Downtown Nanaimo Business Improvement Association participates in Turn Down the Heat Week.

Downtown Nanaimo Business Improvement Association participates in Turn Down the Heat Week.

Downtown Nanaimo turns down heat

NANAIMO – Annual event saves energy while helping local charities

From Oct. 23-29, shoppers across the province might get a chillier welcome than they’re used to at their local stores.

The customer service won’t have changed, but local businesses in 18 business improvement areas in B.C., including Nanaimo, will be turning down their thermostats for Turn Down the Heat Week.

As an initiative of Business Improvement Areas of British Columbia in partnership with Fortis B.C., the goal of Turn Down the Heat Week is to encourage businesses and their customers to don a sweater and save energy.

Each association will also have its participating members collect warm clothing that will be donated to charity.

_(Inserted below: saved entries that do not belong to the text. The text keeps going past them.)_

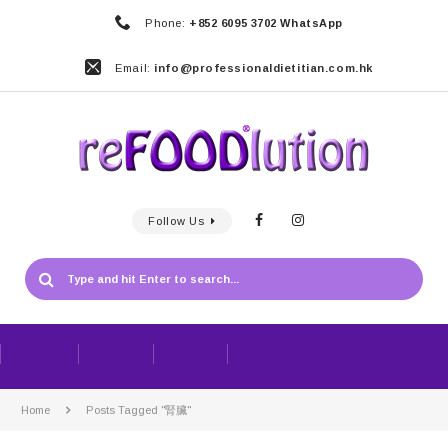
Phone:
+852 6095 3702 WhatsApp
Email:
info@professionaldietitian.com.hk
Follow Us
Home
Posts Tagged "腎臟"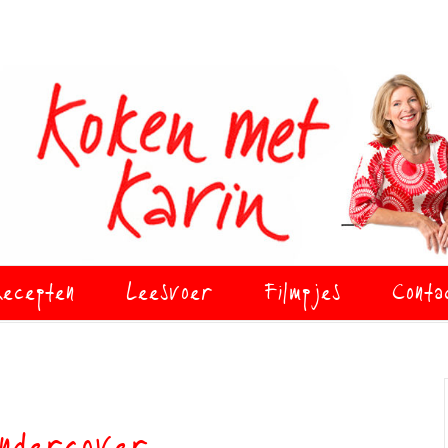
ecepten
Leesvoer
Filmpjes
Conta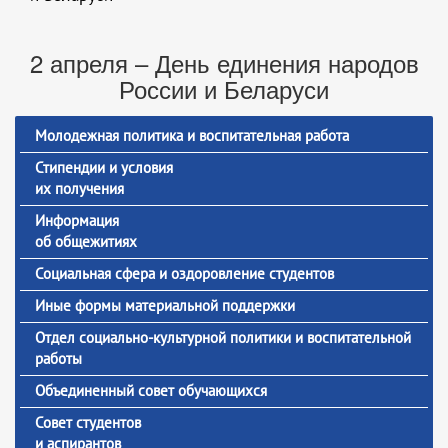
2 апреля – День единения народов
России и Беларуси
Молодежная политика и воспитательная работа
Стипендии и условия
их получения
Информация
об общежитиях
Социальная сфера и оздоровление студентов
Иные формы материальной поддержки
Отдел социально-культурной политики и воспитательной
работы
Объединенный совет обучающихся
Совет студентов
и аспирантов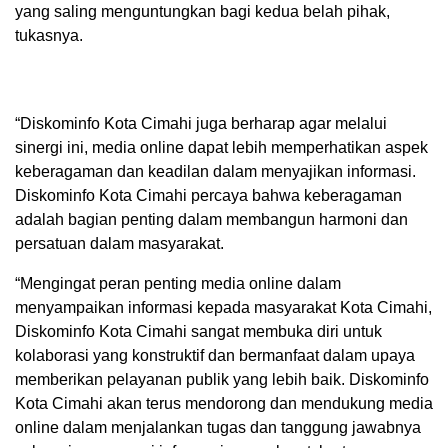
yang saling menguntungkan bagi kedua belah pihak,
tukasnya.
“Diskominfo Kota Cimahi juga berharap agar melalui
sinergi ini, media online dapat lebih memperhatikan aspek
keberagaman dan keadilan dalam menyajikan informasi.
Diskominfo Kota Cimahi percaya bahwa keberagaman
adalah bagian penting dalam membangun harmoni dan
persatuan dalam masyarakat.
“Mengingat peran penting media online dalam
menyampaikan informasi kepada masyarakat Kota Cimahi,
Diskominfo Kota Cimahi sangat membuka diri untuk
kolaborasi yang konstruktif dan bermanfaat dalam upaya
memberikan pelayanan publik yang lebih baik. Diskominfo
Kota Cimahi akan terus mendorong dan mendukung media
online dalam menjalankan tugas dan tanggung jawabnya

Each business approaches the campaign a little differently, with some offering discounts on warm clothing or hot beverages, or perhaps giving out tips on saving energy at home.

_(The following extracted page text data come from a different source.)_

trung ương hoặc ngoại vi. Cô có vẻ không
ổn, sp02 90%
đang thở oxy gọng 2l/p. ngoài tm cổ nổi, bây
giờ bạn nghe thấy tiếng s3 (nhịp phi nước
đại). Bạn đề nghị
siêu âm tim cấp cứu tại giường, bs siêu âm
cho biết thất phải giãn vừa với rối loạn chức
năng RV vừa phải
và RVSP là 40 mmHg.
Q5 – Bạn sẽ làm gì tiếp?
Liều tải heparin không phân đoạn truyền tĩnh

“Turn Down the Heat Week allows participating BIAs to change their own habits to save energy, but also to give back to their communities,” says Corry Hostetter, president of provincial association. “Local business owners are connecting with those who live in their area every day, and are able to share their enthusiasm and knowledge about saving energy by making small changes like putting on a sweater. We’re very fortunate to have the support of Fortis B.C. to create this grassroots conservation campaign across B.C., in communities large and small.”

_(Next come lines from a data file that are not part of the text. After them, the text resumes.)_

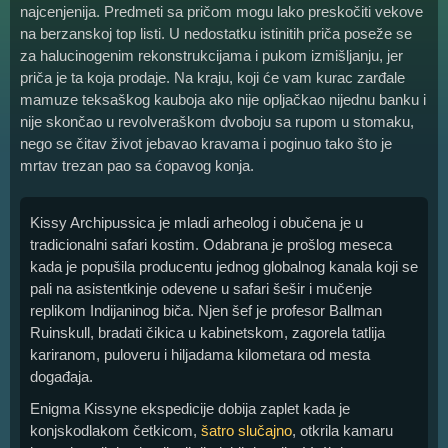
najcenjenija. Predmeti sa pričom mogu lako preskočiti vekove
na berzanskoj top listi. U nedostatku istinitih priča poseže se
za halucinogenim rekonstrukcijama i pukom izmišljanju, jer
priča je ta koja prodaje. Na kraju, koji će vam kurac zarđale
mamuze teksaškog kauboja ako nije opljačkao nijednu banku i
nije skončao u revolveraškom dvoboju sa rupom u stomaku,
nego se čitav život jebavao kravama i poginuo tako što je
mrtav trezan pao sa ćopavog konja.
Kissy Archipussica je mladi arheolog i obučena je u
tradicionalni safari kostim. Odabrana je prošlog meseca
kada je popušila producentu jednog globalnog kanala koji se
pali na asistentkinje odevene u safari šešir i mučenje
replikom Indijaninog biča. Njen šef je profesor Ballman
Ruinskull, bradati čikica u kabinetskom, zagorela tatlija
kariranom, puloveru i hiljadama kilometara od mesta
događaja.
Enigma Kissyne ekspedicije dobija zaplet kada je
konjskodlakom četkicom,
šatro slučajno
, otkrila kamaru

Fortis offers a range of resources for businesses to help them save energy and cut down on heating and hot water costs. Along with a wide range of energy saving tips, Fortis also has a rebate program for business owners to take advantage of when upgrading their premises, or retrofitting to improve energy efficiency. Tips and rebates are also available for home customers interested in conserving energy.

Turn Down the Heat Week is in its fourth year. Previously the campaign was held in February each year, but the decision was made to move it to October at the start of the cold season.

“Fall is when most of us turn on the thermostat, so moving the campaign to October means we can help people set up good habits when the temperature first begins to drop,” says Hostetter.